Lithium-ion batteries are some of the most familiar batteries available to use, but researchers are working on other kinds, too. While doing so, they keep consumer needs in mind and explore how new ideas could positively change the way people power the devices they use every day.
Recently, researchers from Korea’s Advanced Institute of Science and Technology (KAIST) came up with an energy storage device they say can charge up in under 30 seconds. The battery’s design features anodes made from polymer chains, along with sub-nanoscale metal oxide cathodes placed onto graphene.
Other Battery-Related Investigations With Graphene
People who stay abreast of emerging technologies associated with batteries have likely come across mentions of graphene before since other entities are looking at ways to use it to boost charging capabilities.
For example, engineers at Samsung developed a battery that charges five times faster than lithium-ion batteries on the market, or in as few as 12 minutes.
Graphene is strong and highly conducive, and those are two of the many reasons why it’s a material of interest to scientists who study power sources, as well as other applications.

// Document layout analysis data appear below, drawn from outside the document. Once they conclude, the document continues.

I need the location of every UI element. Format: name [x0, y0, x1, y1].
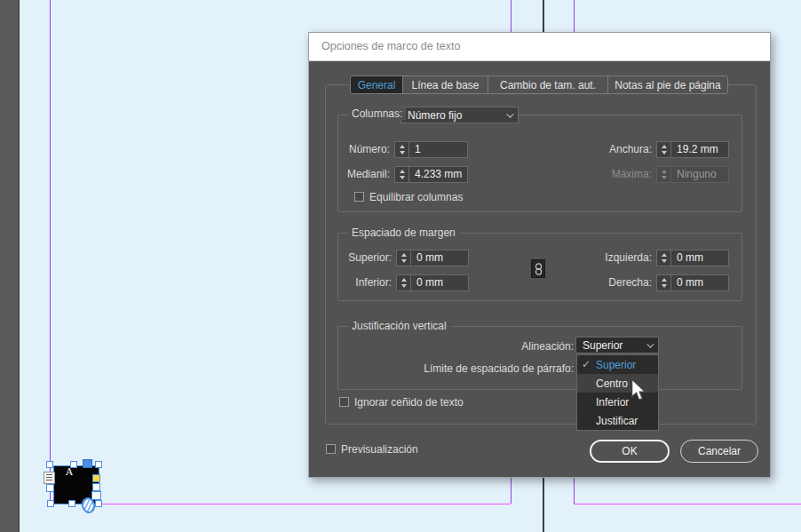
- menu-item-superior[interactable]: ✓ Superior: [577, 355, 658, 374]
- link-insets-toggle[interactable]: [531, 259, 545, 278]
- stepper-up-icon: [662, 170, 667, 173]
- bottom-margin-guide-right[interactable]: [574, 504, 801, 504]
- numero-label: Número:: [332, 143, 390, 155]
- stepper-up-icon[interactable]: [401, 253, 407, 257]
- text-frame-options-dialog: Opciones de marco de texto General Línea…: [308, 32, 771, 478]
- derecha-stepper[interactable]: [656, 274, 670, 291]
- bottom-margin-guide-left[interactable]: [50, 504, 511, 504]
- superior-stepper[interactable]: [396, 250, 410, 266]
- derecha-label: Derecha:: [575, 276, 652, 289]
- stepper-down-icon[interactable]: [400, 176, 405, 179]
- chain-link-icon: [535, 263, 543, 275]
- anchura-value[interactable]: 19.2 mm: [670, 141, 729, 158]
- maxima-label: Máxima:: [575, 168, 652, 180]
- paragraph-limit-label: Límite de espaciado de párrafo:: [405, 362, 574, 375]
- medianil-field[interactable]: 4.233 mm: [394, 166, 468, 183]
- columns-mode-value: Número fijo: [408, 109, 462, 122]
- tab-notas-al-pie[interactable]: Notas al pie de página: [608, 76, 727, 93]
- stepper-up-icon[interactable]: [662, 253, 667, 257]
- stepper-down-icon[interactable]: [662, 284, 667, 288]
- ok-button[interactable]: OK: [590, 440, 670, 463]
- tab-general[interactable]: General: [351, 76, 403, 93]
- alineacion-value: Superior: [583, 339, 623, 352]
- maxima-stepper: [656, 166, 670, 183]
- left-margin-guide[interactable]: [50, 0, 51, 504]
- stepper-up-icon[interactable]: [400, 170, 405, 173]
- stepper-down-icon[interactable]: [401, 284, 407, 288]
- vjust-groupbox: [337, 326, 742, 390]
- izquierda-stepper[interactable]: [656, 250, 670, 266]
- medianil-label: Medianil:: [332, 168, 390, 180]
- dialog-title: Opciones de marco de texto: [321, 40, 460, 52]
- stepper-up-icon[interactable]: [662, 145, 667, 148]
- medianil-stepper[interactable]: [394, 166, 408, 183]
- pasteboard-strip: [0, 0, 20, 532]
- anchura-field[interactable]: 19.2 mm: [656, 141, 729, 158]
- inset-legend: Espaciado de margen: [348, 226, 459, 239]
- columns-mode-dropdown[interactable]: Número fijo: [400, 107, 519, 123]
- stepper-up-icon[interactable]: [662, 278, 667, 282]
- derecha-field[interactable]: 0 mm: [656, 274, 729, 291]
- dialog-titlebar[interactable]: Opciones de marco de texto: [309, 33, 770, 61]
- corner-options-handle[interactable]: [92, 474, 100, 482]
- indesign-canvas: A Opciones de marco de texto General Lín…: [0, 0, 801, 532]
- handle-top-right[interactable]: [95, 461, 102, 468]
- derecha-value[interactable]: 0 mm: [670, 274, 729, 291]
- medianil-value[interactable]: 4.233 mm: [408, 166, 468, 183]
- chevron-down-icon: [646, 340, 654, 347]
- handle-bottom-right[interactable]: [95, 500, 102, 507]
- izquierda-field[interactable]: 0 mm: [656, 250, 729, 266]
- stepper-down-icon: [662, 176, 667, 179]
- frame-inport-icon[interactable]: [83, 459, 92, 468]
- handle-bottom-left[interactable]: [47, 500, 54, 507]
- handle-right-lower[interactable]: [91, 491, 101, 500]
- inferior-field[interactable]: 0 mm: [396, 274, 469, 291]
- maxima-value: Ninguno: [670, 166, 729, 183]
- numero-field[interactable]: 1: [394, 141, 468, 158]
- menu-item-justificar[interactable]: Justificar: [577, 411, 658, 430]
- izquierda-label: Izquierda:: [575, 251, 652, 264]
- frame-inport-handle[interactable]: [46, 484, 54, 492]
- menu-item-label: Centro: [596, 377, 628, 390]
- superior-value[interactable]: 0 mm: [410, 250, 469, 266]
- tab-linea-de-base[interactable]: Línea de base: [403, 76, 488, 93]
- text-thread-icon[interactable]: [44, 472, 55, 484]
- stepper-down-icon[interactable]: [662, 151, 667, 155]
- chevron-down-icon: [506, 110, 513, 117]
- maxima-field: Ninguno: [656, 166, 729, 183]
- izquierda-value[interactable]: 0 mm: [670, 250, 729, 266]
- handle-top-left[interactable]: [46, 461, 53, 468]
- alineacion-label: Alineación:: [503, 340, 574, 353]
- superior-label: Superior:: [332, 251, 392, 264]
- preview-checkbox[interactable]: [326, 444, 336, 454]
- handle-top-mid[interactable]: [70, 461, 77, 468]
- inferior-stepper[interactable]: [396, 274, 410, 291]
- stepper-down-icon[interactable]: [662, 259, 667, 263]
- stepper-up-icon[interactable]: [400, 145, 405, 148]
- ignore-text-wrap-label: Ignorar ceñido de texto: [354, 396, 464, 409]
- menu-item-label: Justificar: [596, 415, 638, 427]
- inferior-value[interactable]: 0 mm: [410, 274, 469, 291]
- stepper-up-icon[interactable]: [401, 278, 407, 282]
- stepper-down-icon[interactable]: [401, 259, 407, 263]
- numero-stepper[interactable]: [394, 141, 408, 158]
- menu-item-label: Superior: [596, 359, 636, 371]
- superior-field[interactable]: 0 mm: [396, 250, 469, 266]
- inferior-label: Inferior:: [332, 276, 392, 289]
- columns-legend: Columnas:: [348, 107, 406, 120]
- ignore-text-wrap-checkbox[interactable]: [339, 397, 349, 407]
- cancel-button[interactable]: Cancelar: [680, 440, 758, 463]
- vjust-legend: Justificación vertical: [348, 320, 450, 332]
- handle-right-mid[interactable]: [92, 483, 100, 491]
- handle-bottom-mid[interactable]: [68, 500, 75, 507]
- dialog-tabstrip: General Línea de base Cambio de tam. aut…: [350, 75, 728, 94]
- alineacion-dropdown[interactable]: Superior: [575, 337, 659, 353]
- mouse-cursor-icon: [630, 379, 647, 407]
- menu-item-label: Inferior: [596, 396, 629, 409]
- anchura-stepper[interactable]: [656, 141, 670, 158]
- checkmark-icon: ✓: [582, 358, 591, 370]
- tab-cambio-de-tam-aut[interactable]: Cambio de tam. aut.: [488, 76, 608, 93]
- numero-value[interactable]: 1: [408, 141, 468, 158]
- stepper-down-icon[interactable]: [400, 151, 405, 155]
- balance-columns-checkbox[interactable]: [354, 192, 364, 202]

Targeted Improvements Make Better Batteries
Going back to the more recent development, the battery that charges in under a minute is an aqueous power source. Those typically are limited by problems with energy loss and anode deteriorations, but scientists formulated new materials and structures in their innovative design to overcome those challenges.

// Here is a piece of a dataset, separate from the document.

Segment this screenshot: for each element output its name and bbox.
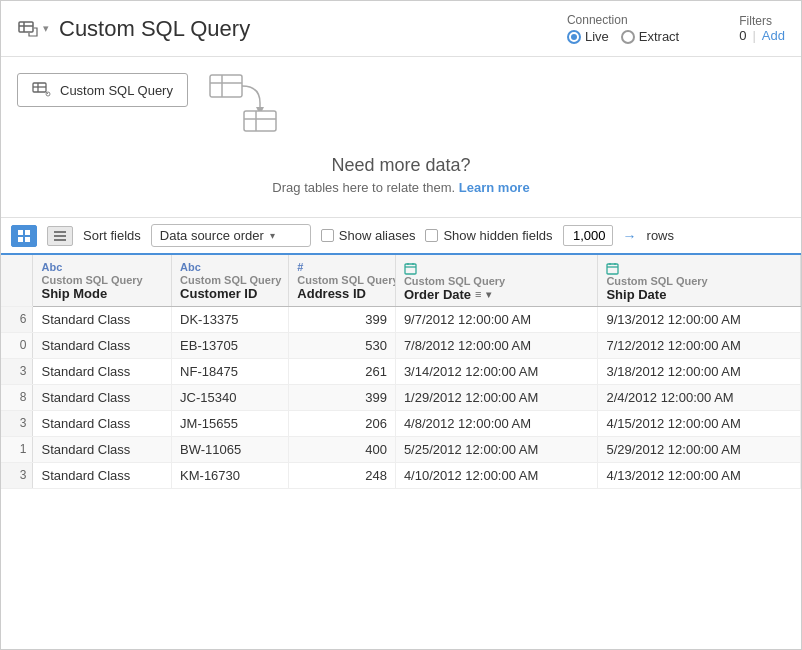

Also known as an aqueous hybrid capacitator, this device enables electrodes to store energy electrochemically as electrostatic charges.
The scientists put an electrode in between an anode and cathode they built in the lab. Both of them feature the previously mentioned graphene material. Whereas the anode includes polymer chain materials, the cathode has nickel oxide nanoparticles stuck into the graphene.
Could People See Better Smartphone Batteries Soon?
Smartphones have become so essential in individuals’ lifestyles that many people can hardly imagine going even an hour without them and start feeling stressed when their device batteries begin getting low. If the lithium batteries mentioned earlier become ready for mainstream use, people could become more productive with their phones as well as less frustrated.
Scientists are also studying different types of self-charging power sources, like those that get energy from the sun or use a piezoelectric material to cause a mechanical to chemical energy conversion. In one experiment, it was possible to charge a battery while walking. Considering the amount of time many people spend on their feet each day, piezoelectric batteries show similar promise to the fast-charging aqueous kinds.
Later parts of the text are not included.